- **Data for analysis**
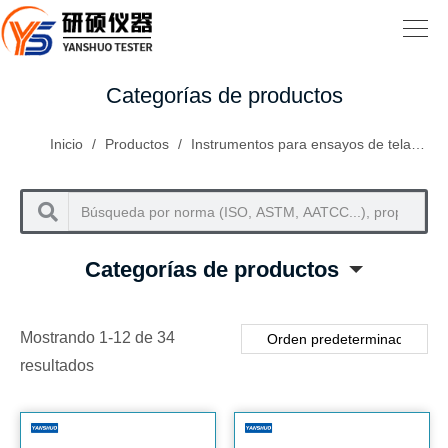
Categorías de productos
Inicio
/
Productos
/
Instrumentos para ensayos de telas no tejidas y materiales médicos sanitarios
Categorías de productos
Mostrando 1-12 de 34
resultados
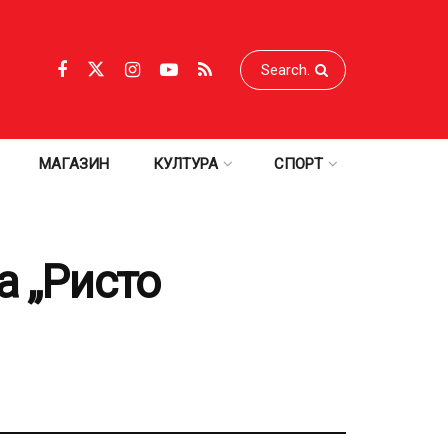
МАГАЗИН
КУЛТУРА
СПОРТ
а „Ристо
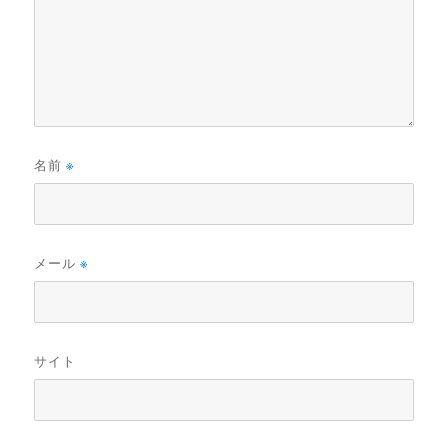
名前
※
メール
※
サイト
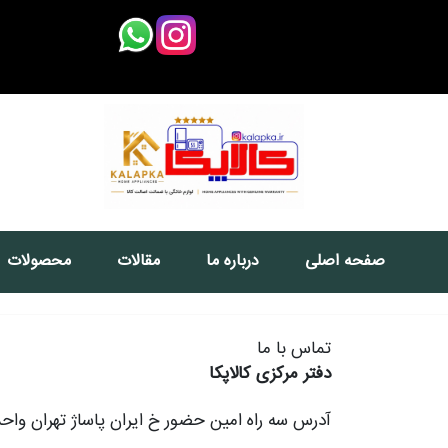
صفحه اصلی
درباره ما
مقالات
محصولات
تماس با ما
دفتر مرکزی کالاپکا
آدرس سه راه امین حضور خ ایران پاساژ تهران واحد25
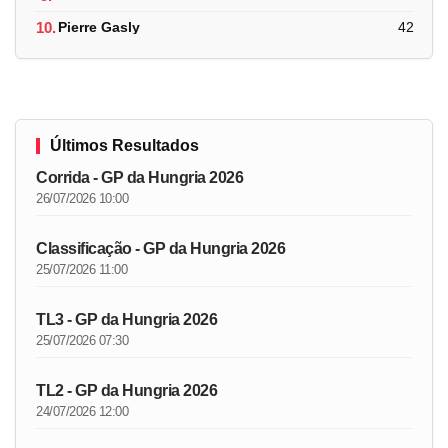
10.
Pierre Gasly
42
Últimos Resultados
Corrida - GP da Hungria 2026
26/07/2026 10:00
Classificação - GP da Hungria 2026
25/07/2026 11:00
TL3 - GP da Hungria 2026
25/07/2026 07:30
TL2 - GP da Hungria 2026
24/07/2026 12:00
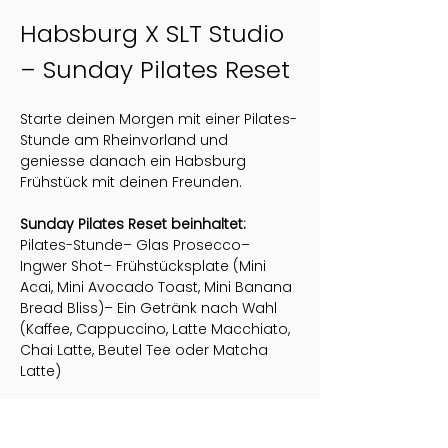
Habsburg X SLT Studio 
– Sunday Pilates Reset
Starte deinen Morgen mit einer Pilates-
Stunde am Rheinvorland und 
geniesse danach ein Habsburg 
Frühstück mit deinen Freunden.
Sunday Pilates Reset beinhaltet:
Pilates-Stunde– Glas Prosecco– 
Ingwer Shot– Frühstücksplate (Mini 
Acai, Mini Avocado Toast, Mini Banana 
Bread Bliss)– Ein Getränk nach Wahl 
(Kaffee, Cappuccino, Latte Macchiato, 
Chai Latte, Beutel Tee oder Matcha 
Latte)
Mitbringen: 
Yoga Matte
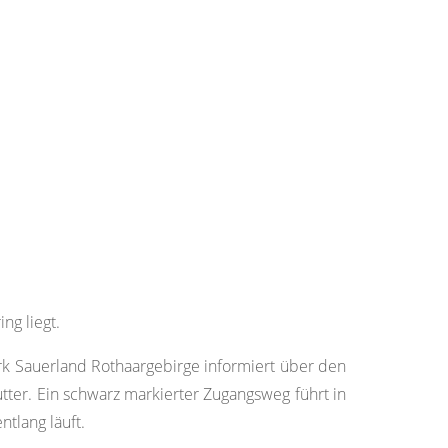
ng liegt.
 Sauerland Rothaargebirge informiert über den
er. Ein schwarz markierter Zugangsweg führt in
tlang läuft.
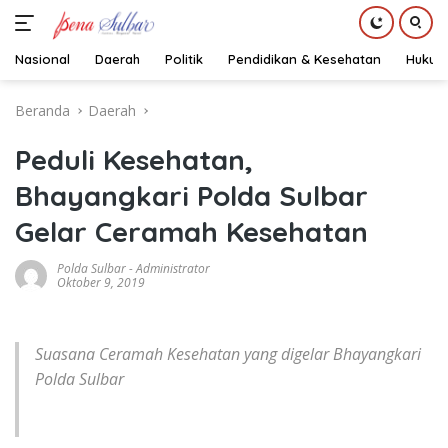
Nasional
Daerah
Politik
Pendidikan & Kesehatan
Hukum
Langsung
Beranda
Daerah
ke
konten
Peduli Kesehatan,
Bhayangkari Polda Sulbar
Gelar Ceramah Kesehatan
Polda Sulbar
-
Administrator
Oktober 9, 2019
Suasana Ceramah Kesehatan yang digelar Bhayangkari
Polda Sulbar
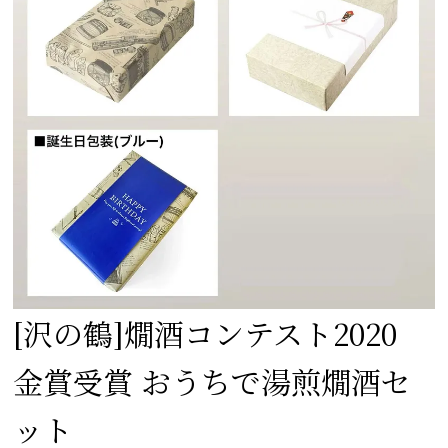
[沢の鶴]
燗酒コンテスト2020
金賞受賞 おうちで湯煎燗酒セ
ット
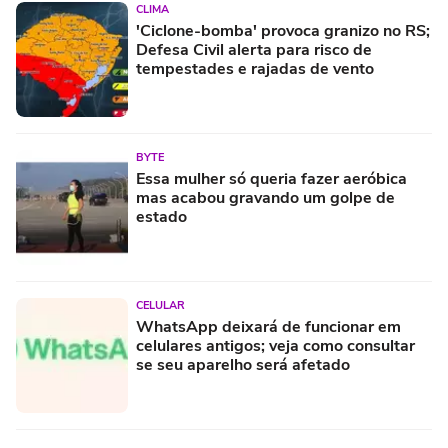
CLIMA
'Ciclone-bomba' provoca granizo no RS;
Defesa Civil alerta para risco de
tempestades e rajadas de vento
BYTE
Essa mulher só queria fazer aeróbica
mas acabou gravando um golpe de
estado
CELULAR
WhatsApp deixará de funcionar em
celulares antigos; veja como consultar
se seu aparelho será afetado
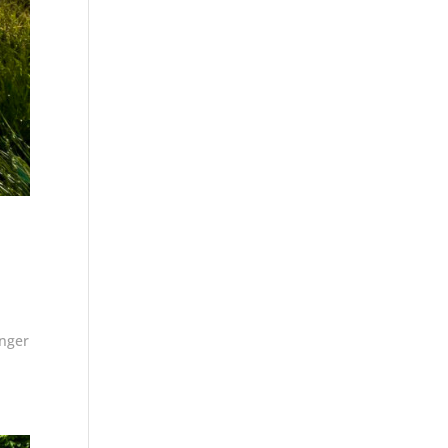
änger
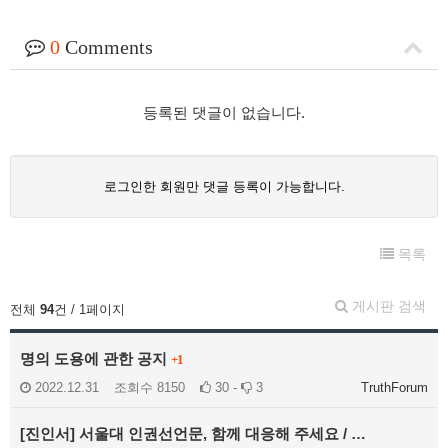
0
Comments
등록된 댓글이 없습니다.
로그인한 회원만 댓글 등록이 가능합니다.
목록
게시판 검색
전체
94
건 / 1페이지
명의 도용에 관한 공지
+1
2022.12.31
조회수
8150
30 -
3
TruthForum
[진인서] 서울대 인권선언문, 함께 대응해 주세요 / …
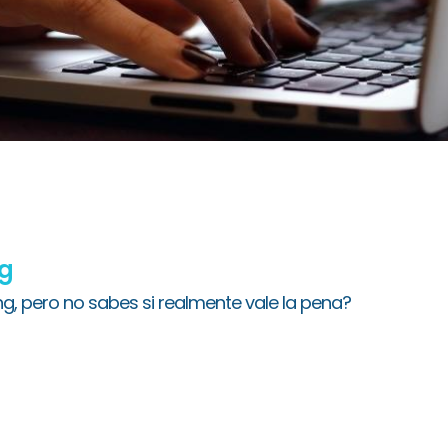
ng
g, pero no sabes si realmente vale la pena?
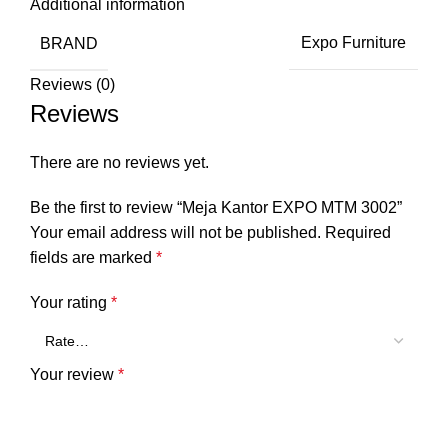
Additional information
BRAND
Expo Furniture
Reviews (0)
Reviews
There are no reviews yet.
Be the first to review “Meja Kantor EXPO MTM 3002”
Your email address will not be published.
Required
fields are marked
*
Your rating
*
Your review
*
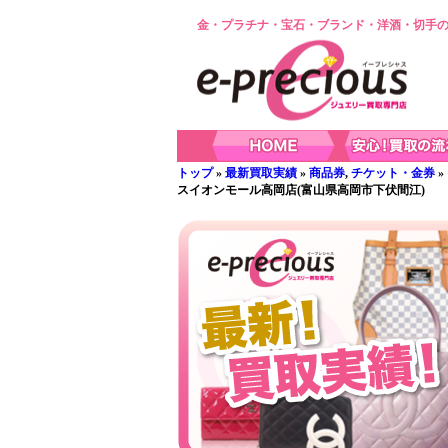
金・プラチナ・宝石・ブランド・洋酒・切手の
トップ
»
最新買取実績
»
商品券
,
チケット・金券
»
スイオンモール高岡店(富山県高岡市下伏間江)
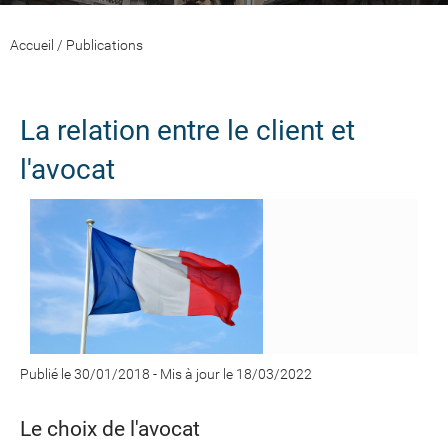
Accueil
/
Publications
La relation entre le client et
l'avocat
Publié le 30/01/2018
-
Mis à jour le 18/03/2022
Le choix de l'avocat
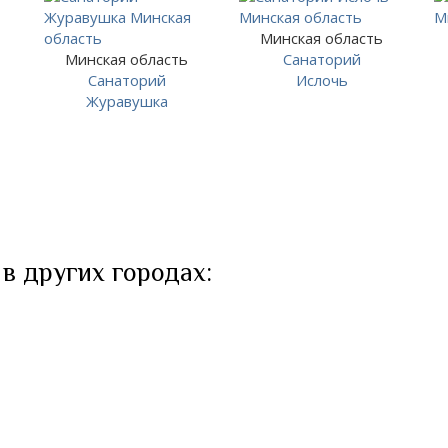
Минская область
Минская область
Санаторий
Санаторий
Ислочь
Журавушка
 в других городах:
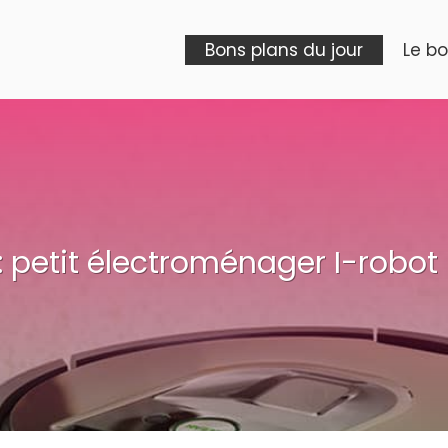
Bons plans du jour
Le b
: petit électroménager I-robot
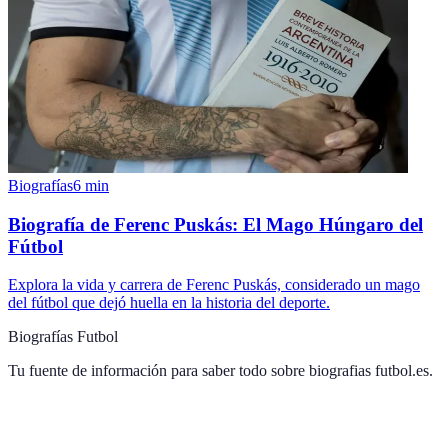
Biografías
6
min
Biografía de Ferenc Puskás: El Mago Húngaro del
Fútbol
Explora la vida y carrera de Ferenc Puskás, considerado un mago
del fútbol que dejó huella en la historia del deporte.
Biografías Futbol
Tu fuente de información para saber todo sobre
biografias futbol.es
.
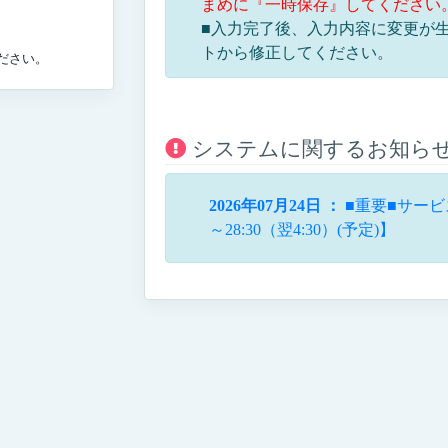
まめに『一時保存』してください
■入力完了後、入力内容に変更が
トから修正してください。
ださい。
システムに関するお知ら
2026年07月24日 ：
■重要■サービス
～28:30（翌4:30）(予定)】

- **About this exercise**
Please write out all the entries above again exactly as they appear, skipping any images.

- **Reply**
Categorías de productos
Inicio
/
Productos
/
Instrumentos para ensayos de telas no tejidas y materiales médicos sanitarios
Categorías de productos
Mostrando 1-12 de 34
resultados
МАГАЗИН
КУЛТУРА
СПОРТ
а „Ристо
名前
※
メール
※
サイト
صفحه اصلی
درباره ما
مقالات
محصولات
تماس با ما
دفتر مرکزی کالاپکا
آدرس سه راه امین حضور خ ایران پاساژ تهران واحد25
10.
Pierre Gasly
42
Últimos Resultados
Corrida - GP da Hungria 2026
26/07/2026 10:00
Classificação - GP da Hungria 2026
25/07/2026 11:00
TL3 - GP da Hungria 2026
25/07/2026 07:30
TL2 - GP da Hungria 2026
24/07/2026 12:00
Habsburg X SLT Studio 
– Sunday Pilates Reset
Starte deinen Morgen mit einer Pilates-
Stunde am Rheinvorland und 
geniesse danach ein Habsburg 
Frühstück mit deinen Freunden.
Sunday Pilates Reset beinhaltet:
Pilates-Stunde– Glas Prosecco– 
Ingwer Shot– Frühstücksplate (Mini 
Acai, Mini Avocado Toast, Mini Banana 
Bread Bliss)– Ein Getränk nach Wahl 
(Kaffee, Cappuccino, Latte Macchiato, 
Chai Latte, Beutel Tee oder Matcha 
Latte)
Mitbringen: 
Yoga Matte
ng liegt.
 Sauerland Rothaargebirge informiert über den
er. Ein schwarz markierter Zugangsweg führt in
tlang läuft.
Nasional
Daerah
Politik
Pendidikan & Kesehatan
Hukum
Langsung
Beranda
Daerah
ke
konten
Peduli Kesehatan,
Bhayangkari Polda Sulbar
Gelar Ceramah Kesehatan
Polda Sulbar
-
Administrator
Oktober 9, 2019
Suasana Ceramah Kesehatan yang digelar Bhayangkari
Polda Sulbar
[沢の鶴]
燗酒コンテスト2020
金賞受賞 おうちで湯煎燗酒セ
ット
CLIMA
'Ciclone-bomba' provoca granizo no RS;
Defesa Civil alerta para risco de
tempestades e rajadas de vento
BYTE
Essa mulher só queria fazer aeróbica
mas acabou gravando um golpe de
estado
CELULAR
WhatsApp deixará de funcionar em
celulares antigos; veja como consultar
se seu aparelho será afetado
änger
0
Comments
등록된 댓글이 없습니다.
로그인한 회원만 댓글 등록이 가능합니다.
목록
게시판 검색
전체
94
건 / 1페이지
명의 도용에 관한 공지
+1
2022.12.31
조회수
8150
30 -
3
TruthForum
[진인서] 서울대 인권선언문, 함께 대응해 주세요 / …
ng
g, pero no sabes si realmente vale la pena?
Additional information
BRAND
Expo Furniture
Reviews (0)
Reviews
There are no reviews yet.
Be the first to review “Meja Kantor EXPO MTM 3002”
Your email address will not be published.
Required
fields are marked
*
Your rating
*
Your review
*
金・プラチナ・宝石・ブランド・洋酒・切手の
トップ
»
最新買取実績
»
商品券
,
チケット・金券
»
スイオンモール高岡店(富山県高岡市下伏間江)
Accueil
/
Publications
La relation entre le client et
l'avocat
Publié le 30/01/2018
-
Mis à jour le 18/03/2022
Le choix de l'avocat
Минская область
Минская область
Санаторий
Санаторий
Ислочь
Журавушка
 в других городах:
Bons plans du jour
Le b
: petit électroménager I-robot
Biografías
6
min
Biografía de Ferenc Puskás: El Mago Húngaro del
Fútbol
Explora la vida y carrera de Ferenc Puskás, considerado un mago
del fútbol que dejó huella en la historia del deporte.
Biografías Futbol
Tu fuente de información para saber todo sobre
biografias futbol.es
.
まめに『一時保存』してください
■入力完了後、入力内容に変更が
トから修正してください。
ださい。
システムに関するお知ら
2026年07月24日 ：
■重要■サービス
～28:30（翌4:30）(予定)】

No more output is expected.